Evidence of the dire condition of coral reefs around the world is being presented in abundance at the 12th International Coral Reef Symposium that got underway yesterday in Cairns, Australia. And scientists are calling for action to stop the losses: More than 2500 marine researchers and managers at the conference and around the world have signed a Consensus Statement on Climate Change and Coral Reefs that calls on "all governments to ensure the future of coral reefs, through global action to reduce the emissions of carbon dioxide and other greenhouse gases, and via improved local protection of coral reefs."

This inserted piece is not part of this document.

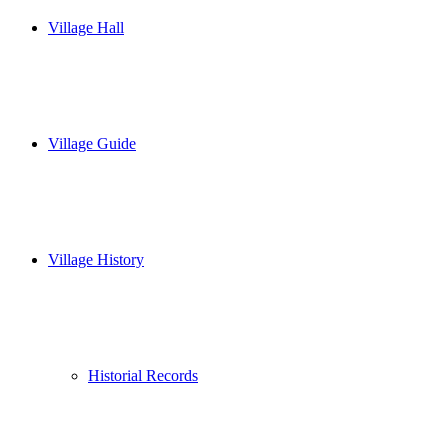
Village Hall
Village Guide
Village History
Historial Records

The need for action is self-evident to the community. "The huge declines in live coral cover that people have been talking about are real and increasingly well documented," Jeremy Jackson, professor emeritus of oceanography at Scripps Institution of Oceanography in San Diego, California, said at a press briefing. He noted that in the Caribbean, live coral cover has declined from 50% to 60% of reefs in the early 1970s, to around 5% to 10% today. Even on Australia's Great Barrier Reef, probably the world's most well-protected, live coral cover has decreased from 40% of the area to 20% over the last 50 years.
The causes are well known: overfishing, habitat destruction, sedimentation, pollution, and, increasingly, climate change. Warmer ocean waters mean increased bleaching; and the oceans are becoming more acidic, which weakens coral skeletons. "There are no climate skeptics among coral reef scientists or coral reef managers because we've been measuring the impact of climate change since about the 1980s," said Terry Hughes, who studies the links between reefs and local communities at James Cook University in Townsville, Australia.